HO-1 is an adaptive enzyme, whose production is triggered in oxidative stress-induced inflammatory40. HO-1 has directly effects on the vasoconstriction reduction and cell proliferation inhibition during vascular injury41. Vascular wound healing considered as local reparative inflammatory responses implicates an essential protective role for HO-1 in arterial vascular disease. Additionally, rapamycin has therapeutic effect on the induction of HO-1 expression for the antiproliferative actions42. Calponin, a vascular smooth muscle cell differentiation marker, is a protein associated with actin, calmodulin, and tropomycin and is involved in the ancillary role of smooth muscle cell contraction43, 44. Expression of the calponin is reduced in proliferating smooth muscle cells and resultant atherosclerotic neointima in response to injured arterial media45, 46. Hence, rapamycin can promote and induce vascular smooth muscle cell differentiation with increased calponin and is an inhibitor of instent restenosis resulted from vascular smooth muscle cell proliferation47.

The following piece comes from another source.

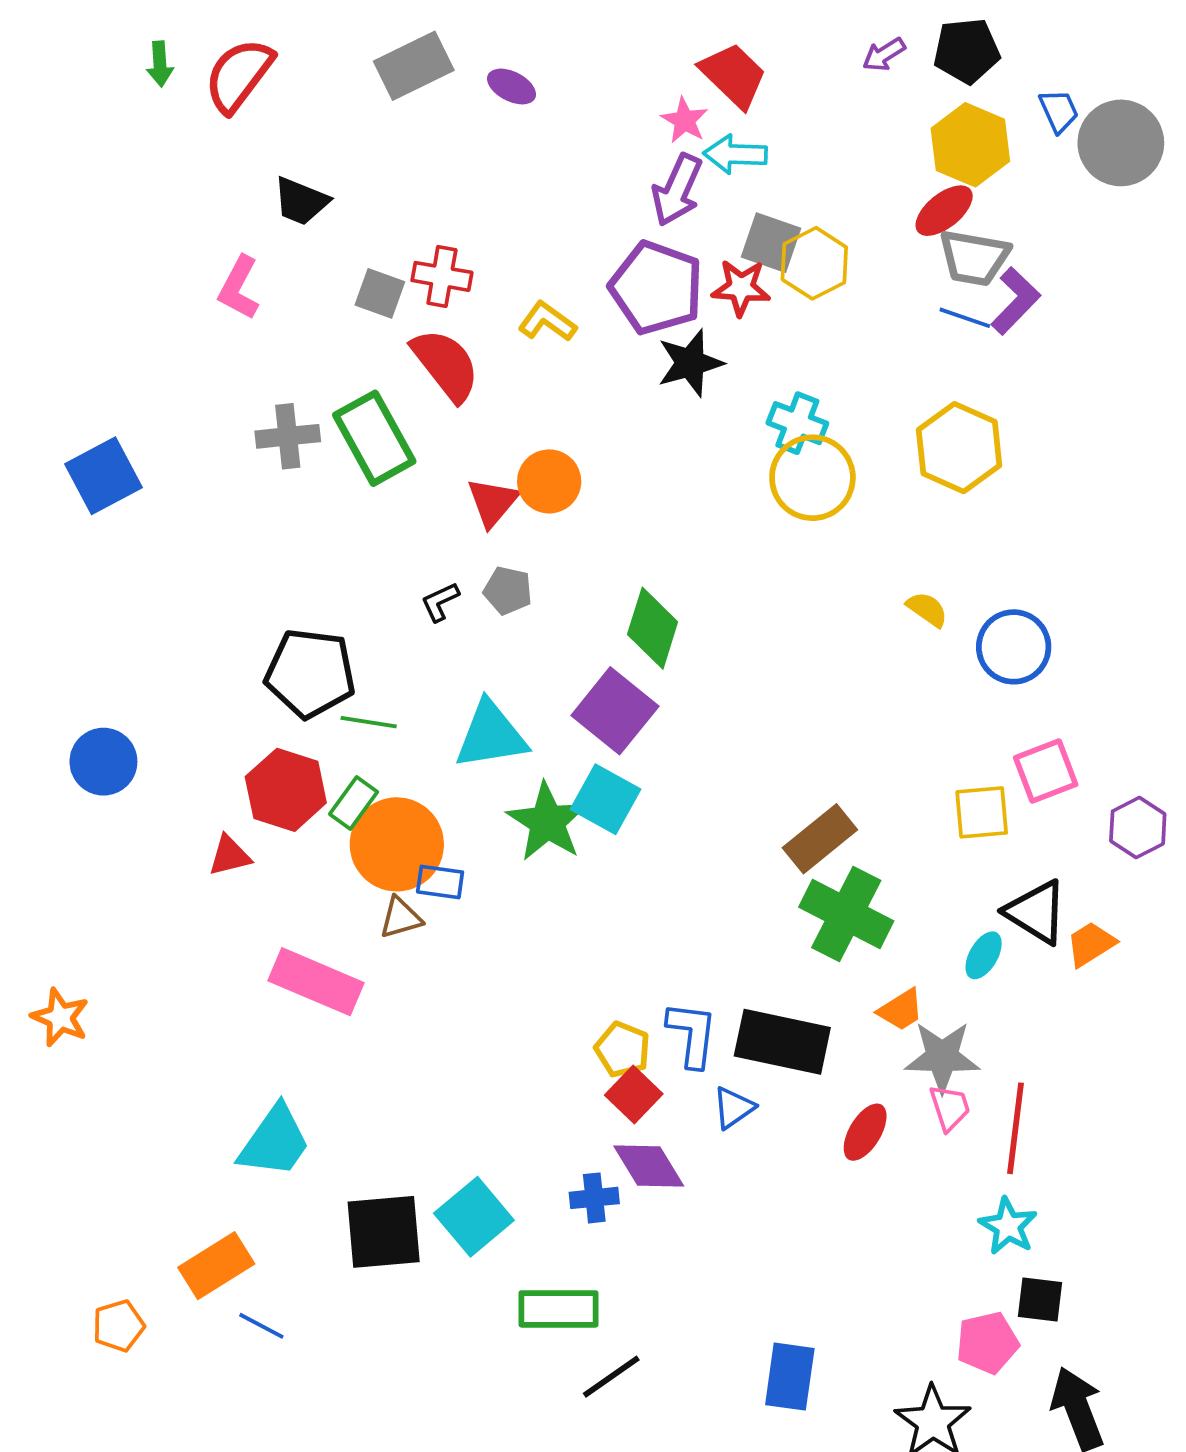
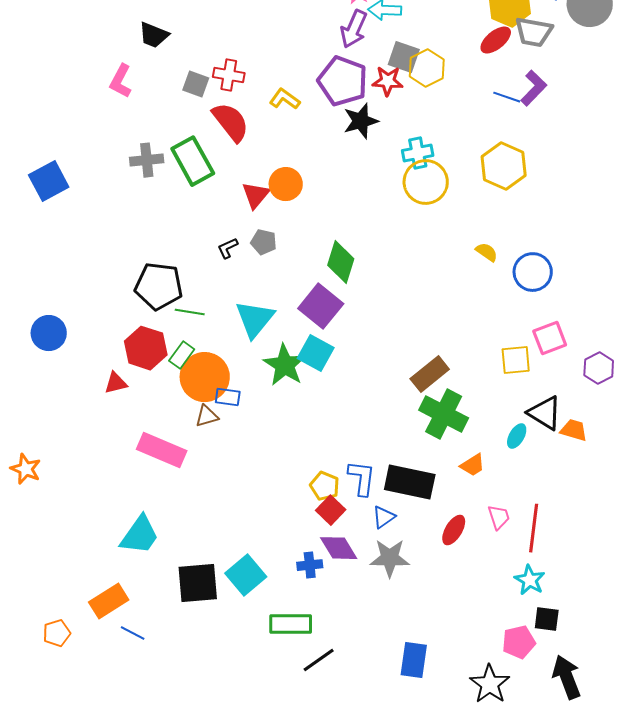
gray trapezoid: (974, 258) -> (534, 32), moved
cyan cross: (797, 423) -> (418, 153), turned -32
cyan triangle: (491, 735) -> (255, 319), turned -42
orange trapezoid: (1091, 944) -> (574, 430), turned 48
gray star: (942, 1057) -> (390, 558), moved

There are some limits to this study. First, only a relatively small number of experimental animals were included, and we used denuded rabbit aortas without pre-existing atherosclerotic lesions. Second, the follow-up period in our study was 6 months after cable-tie stent implantation, and thus it remains unknown whether endothelial dysfunction associated with rapamycin release persists beyond 6 months. However, vascular function at the segment of the stent was preserved, thereby confirming endothelial recovery. The recovery of the functionality of the endothelium, as observed at 1 month with complete endothelial coverage at 6 months, may maintain the vasoprotective effect48, 49. In addition, the long-term outcomes of the use of our proposed stent are unknown, and further studies with a long follow-up period are warranted.

Conclusions

We developed a biodegradable “cable-tie” type eluting rapamycin nanofiber stent. The design included a self-locking mechanism and the ability to avoid stent recoil resulted from polymer properties and external pressure of blood vessels. The fabricated cable-tie stents exhibited excellent mechanical properties on evaluation of compression test and collapse pressure, and less than 8% weight loss following being immersed in PBS for 16 weeks. Furthermore, the biodegradable stents delivered high rapamycin concentrations for over 4 weeks and achieved substantial reductions in intimal hyperplasia associated with elevated heme oxygenase-1 and calponin level on the denuded rabbit arteries during 6 months of follow-up. The cable-tie type stents developed in this study might have high potential impacts for the local drug delivery to treat various vascular diseases.